In its press statement titled “Weah Makes Liberia Lawless And Unsafe: Drug Smuggling On The Rise, the National Campaign Committee to Elect Alexander B. Cummings President of Liberia said the confirmation by Government that the so-called moringa leaves being smuggled under the facilitation of the head of security of RIA points the smuggling ring directly to the Office of President.

The CPP said disturbing details raise serious questions about the security at Liberia’s ports of entry, as well as the collusion of senior government officials in smuggling and peddling of dangerous narcotics in the country.

“The latest drug smuggling through the RIA reminds of the $100M cocaine smuggled into Liberia through the Freeport of Monrovia, for which a lame, conspiratorial, and collusive investigation and prosecution saw the perpetrators walk out of jail and away from Liberia with no consequences for the commission of an international crime, on the watch of the Weah-led Government.

Liberians are also reminded about the illegal importation of arms and ammunition through the same Freeport of Monrovia. Again, a lame investigation and conspiratorial cover-up led to no arrests, no prosecution, and accordingly no conviction for international arms smuggling into the country.

To date, amidst reports of the training and arming of private militias and ex-combatants by some government officials, no public accounting exists for the smuggled arms and ammunition,” CPP said.

The party said Liberia has become increasingly lawless under President Weah’s six-year rule. It asserted that officials with responsibility to ensure the integrity of the country’s borders are being caught in schemes and collusion to aid and abet the breaking of not just Liberian laws but the commission of international crimes.

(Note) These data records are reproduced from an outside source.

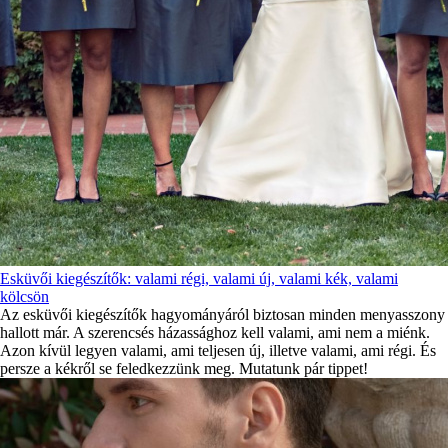
Esküvői kiegészítők: valami régi, valami új, valami kék, valami
kölcsön
Az esküvői kiegészítők hagyományáról biztosan minden menyasszony
hallott már. A szerencsés házassághoz kell valami, ami nem a miénk.
Azon kívül legyen valami, ami teljesen új, illetve valami, ami régi. És
persze a kékről se feledkezzünk meg. Mutatunk pár tippet!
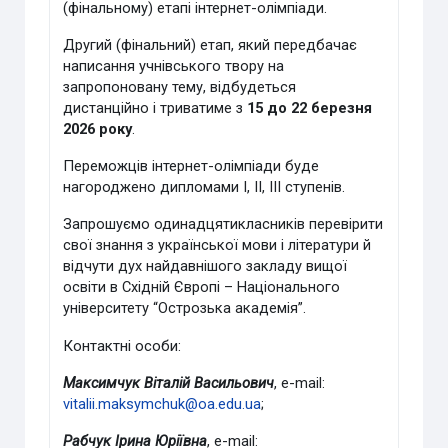
(фінальному) етапі інтернет-олімпіади.
Другий (фінальний) етап, який передбачає
написання учнівського твору на
запропоновану тему, відбудеться
дистанційно і триватиме з
15 до 22 березня
2026 року
.
Переможців інтернет-олімпіади буде
нагороджено дипломами І, ІІ, ІІІ ступенів.
Запрошуємо одинадцятикласників перевірити
свої знання з української мови і літератури й
відчути дух найдавнішого закладу вищої
освіти в Східній Європі – Національного
університету “Острозька академія”.
Контактні особи:
Максимчук Віталій Васильович
,
e
-
mail
:
vitalii.maksymchuk@oa.edu.ua
;
Рабчук Ірина Юріївна
,
e
-
mail
:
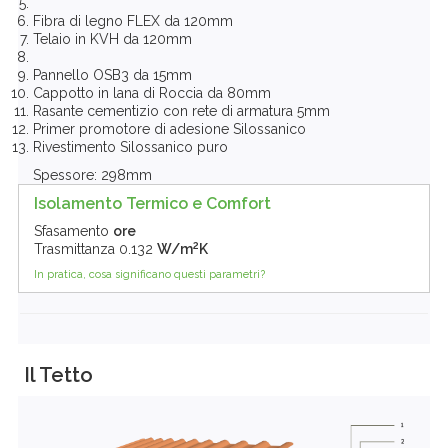
Fibra di legno FLEX da 120mm
Telaio in KVH da 120mm
Pannello OSB3 da 15mm
Cappotto in lana di Roccia da 80mm
Rasante cementizio con rete di armatura 5mm
Primer promotore di adesione Silossanico
Rivestimento Silossanico puro
Spessore: 298mm
Isolamento Termico e Comfort
Sfasamento
ore
2
Trasmittanza
0.132
W/m
K
In pratica, cosa significano questi parametri?
Il Tetto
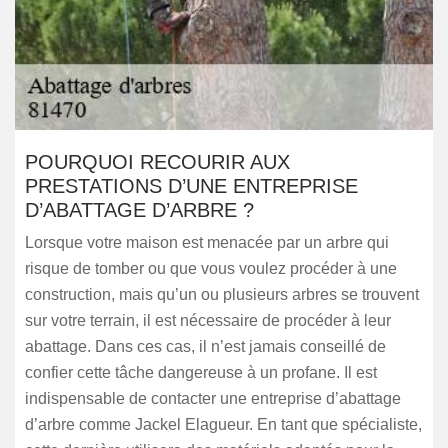
POURQUOI RECOURIR AUX
PRESTATIONS D’UNE ENTREPRISE
D’ABATTAGE D’ARBRE ?
Lorsque votre maison est menacée par un arbre qui
risque de tomber ou que vous voulez procéder à une
construction, mais qu’un ou plusieurs arbres se trouvent
sur votre terrain, il est nécessaire de procéder à leur
abattage. Dans ces cas, il n’est jamais conseillé de
confier cette tâche dangereuse à un profane. Il est
indispensable de contacter une entreprise d’abattage
d’arbre comme Jackel Elagueur. En tant que spécialiste,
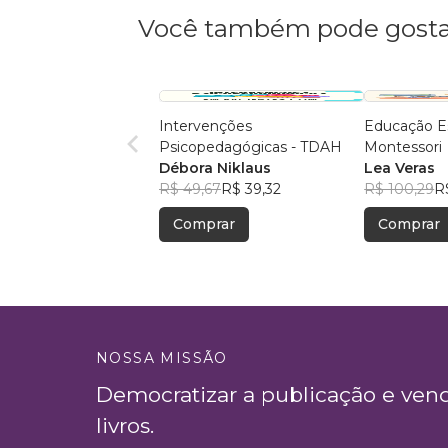
Você também pode gosta
Intervenções
Educação Es
Psicopedagógicas - TDAH
Montessori
Débora Niklaus
Lea Veras
R$ 49,67
R$ 39,32
R$ 100,29
R
Comprar
Comprar
NOSSA MISSÃO
Democratizar a publicação e ven
livros.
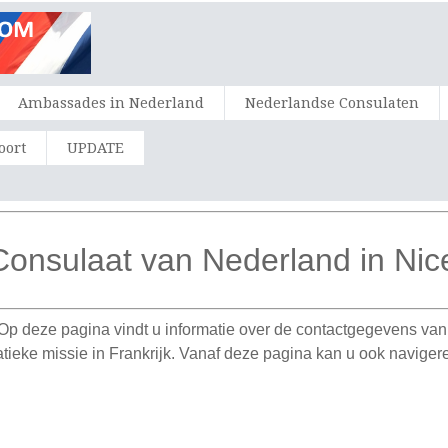
Ambassades in Nederland
Nederlandse Consulaten
oort
UPDATE
Consulaat van Nederland in Nic
 Op deze pagina vindt u informatie over de contactgegevens van
atieke missie in Frankrijk. Vanaf deze pagina kan u ook navig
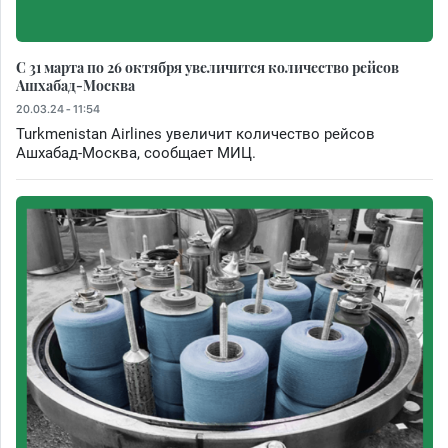
С 31 марта по 26 октября увеличится количество рейсов
Ашхабад-Москва
20.03.24 - 11:54
Turkmenistan Airlines увеличит количество рейсов
Ашхабад-Москва, сообщает МИЦ.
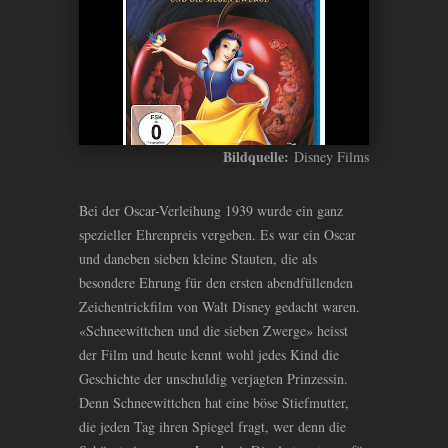
Bildquelle:
Disney Films
Bei der Oscar-Verleihung 1939 wurde ein ganz
spezieller Ehrenpreis vergeben. Es war ein Oscar
und daneben sieben kleine Stauten, die als
besondere Ehrung für den ersten abendfüllenden
Zeichentrickfilm von Walt Disney gedacht waren.
«Schneewittchen und die sieben Zwerge» heisst
der Film und heute kennt wohl jedes Kind die
Geschichte der unschuldig verjagten Prinzessin.
Denn Schneewittchen hat eine böse Stiefmutter,
die jeden Tag ihren Spiegel fragt, wer denn die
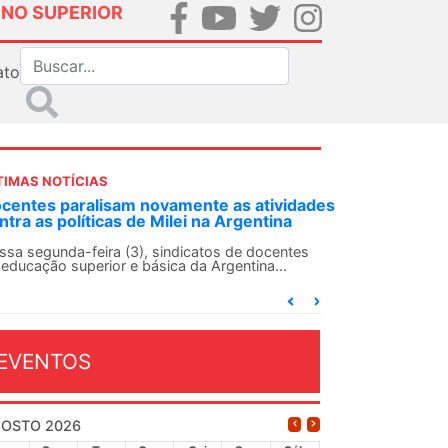
INO SUPERIOR
ato
TIMAS NOTÍCIAS
DES-SN convoca docentes para Dia de
lidariedade Internacionalista com Cuba em
 de agosto
ANDES-SN conclama suas seções sindicais e o
njunto da categoria docente a construírem, no
...
EVENTOS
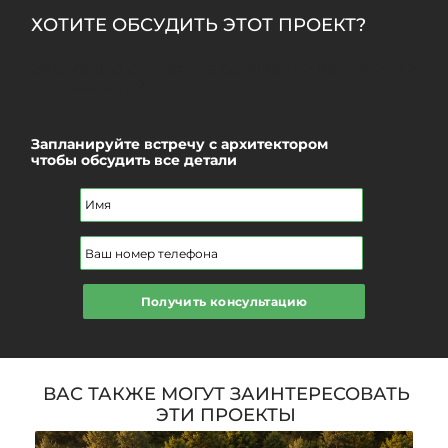
ХОТИТЕ ОБСУДИТЬ ЭТОТ ПРОЕКТ?
Это можно сделать на основании ваших идей
и пожеланий
Запланируйте встречу с архитектором
чтобы обсудить все детали
Получить консультацию
ВАС ТАКЖЕ МОГУТ ЗАИНТЕРЕСОВАТЬ
ЭТИ ПРОЕКТЫ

“Kush” and other dangerous drugs are addicting and killing our children. Liberia is being robbed of its future by poisoning the minds of our young people,” the CPP said.

Sometime last year, cocaine valued at US100 million was discovered in a TRH Trading Company, importers of frozen food warehouse.

Few months later in February this year, cocaine worth US37 Million was discovered in another container belonging to TRH Trading Company.

Officials of the Liberia Drug Enforcement Agency (LDEA) through its director general, Michael Zeyhou, said the drug valued at US$37 million was linked to an unidentified Kenya national.

In July this year, the Government of Liberia passed a new drug law known as the Control and Substance Act to strengthen existing laws. Under the new law, an illegal possession of drugs or trafficking of contraband substances is a non-bailable offense.

The new law seeks to restrict, manage, curtail, or eliminate the import or export of illicit drugs in the country. It named narcotic substances and their widespread misuse and abuse as well as the proliferation of contraband substances in the country.

The law indicates in parts that an individual would have committed an offense if he or she intentionally or knowingly imports or traffics controlled drugs or substances in Liberia.

It also described as serious offense, a first-degree felony, which is subject to a maximum imprisonment term of 10 to twenty years for serious offenders.

It remains to be seen how far this investigation will go to bring perpetrators to book as members of the opposition community will not be adding this to their laundry list of reasons why they think Liberians should not reelect incumbent President Weah.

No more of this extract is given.